Some of the content showcasing products for sale, meanwhile, appears to be lifted from real creators and legitimate storefronts.

Reverse image searches indicated that certain cuts in the clips were taken from real pottery content creators selling identical berry bowls (archived here and here).

Some of the linked stores also appear to have scraped content from other websites. For example, a crochet bag design featured in several of the videos is also for sale on Shein, a popular resource for drop shippers (archived here). Other clips hawked resin lamps containing preserved flowers or figurines from popular media that resembled similar products seen on Etsy shops (archived here and here).

The videos "crowd-out" posts from actual entrepreneurs with Down syndrome, potentially siphoning business, Rowe said.

"There's lots of really talented people with Down syndrome out there who are making things, but it kind of reinforces the narrative that people with Down syndrome can't and it must be AI."

An ongoing trend

This is not the first trend appropriating the identity of marginalized people for attention or profit online.

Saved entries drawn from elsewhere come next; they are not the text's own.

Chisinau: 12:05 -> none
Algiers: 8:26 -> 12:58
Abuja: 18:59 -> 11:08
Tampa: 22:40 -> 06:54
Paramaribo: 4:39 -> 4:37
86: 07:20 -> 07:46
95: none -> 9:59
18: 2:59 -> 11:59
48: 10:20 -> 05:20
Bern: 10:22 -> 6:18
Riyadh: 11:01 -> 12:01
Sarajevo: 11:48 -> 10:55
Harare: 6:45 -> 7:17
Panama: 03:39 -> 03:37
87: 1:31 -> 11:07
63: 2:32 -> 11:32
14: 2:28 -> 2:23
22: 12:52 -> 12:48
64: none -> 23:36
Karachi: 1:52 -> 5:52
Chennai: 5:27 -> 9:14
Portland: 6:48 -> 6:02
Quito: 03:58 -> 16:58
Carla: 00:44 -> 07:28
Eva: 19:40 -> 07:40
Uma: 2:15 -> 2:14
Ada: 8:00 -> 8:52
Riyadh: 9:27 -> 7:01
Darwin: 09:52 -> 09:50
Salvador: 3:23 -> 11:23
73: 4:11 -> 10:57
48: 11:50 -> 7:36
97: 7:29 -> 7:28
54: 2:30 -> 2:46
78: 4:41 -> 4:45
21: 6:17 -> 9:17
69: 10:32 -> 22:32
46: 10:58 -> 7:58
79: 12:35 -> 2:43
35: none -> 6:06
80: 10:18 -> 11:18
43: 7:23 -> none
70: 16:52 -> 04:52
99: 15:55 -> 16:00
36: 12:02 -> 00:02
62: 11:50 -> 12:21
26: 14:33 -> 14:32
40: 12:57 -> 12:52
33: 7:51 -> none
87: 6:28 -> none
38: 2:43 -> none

Down Syndrome International previously complained to Meta about sexualized deepfakes of people with Down syndrome, leading to the removal of many videos, but Rowe said social media companies should be more proactive in preventing this kind of content from spreading.

AFP reached out to Meta about the new product-promoting trend but did not receive a response. The company's policies say its platforms do not allow inauthentic identity fraud or spam (archived here).

TikTok pointed to its community guidelines, which say the platform bans accounts posting deceptive or manipulative activity or engaging in discrimination (archived here). YouTube has similar policies about misleading spam (archived here).

While many of the videos AFP examined are no longer live, other accounts are still sharing the AI-generated clips redirecting users to products.

"The people behind the scenes are probably motivated by profit and have no regard for the damage they do in the process," Rowe said.

Jeremy Carrasco, co-founder of the AI research firm Riddance, said the number of accounts pushing this type of content indicates that the videos are working as a profit-making scheme (archived here).

"There's a lot of system-wide failures that are compounding to make this worse," he said, pointing out that the videos are exceedingly easy to create and difficult to keep track of.

"It's why these have exploded to the degree that they have."

He said he had identified countless videos featuring the AI-generated figures with Down syndrome, and that the same accounts had been trying to sell identical products using synthetic elderly characters (archived here). 

AFP previously investigated a multilingual trend of videos stealing seniors' identities to bait users into sympathetic purchases of slippers and dog collars.

"It feels like we're hitting kind of the bottom of what is permissible, and if they keep going further, I think something's going to happen," Carrasco said.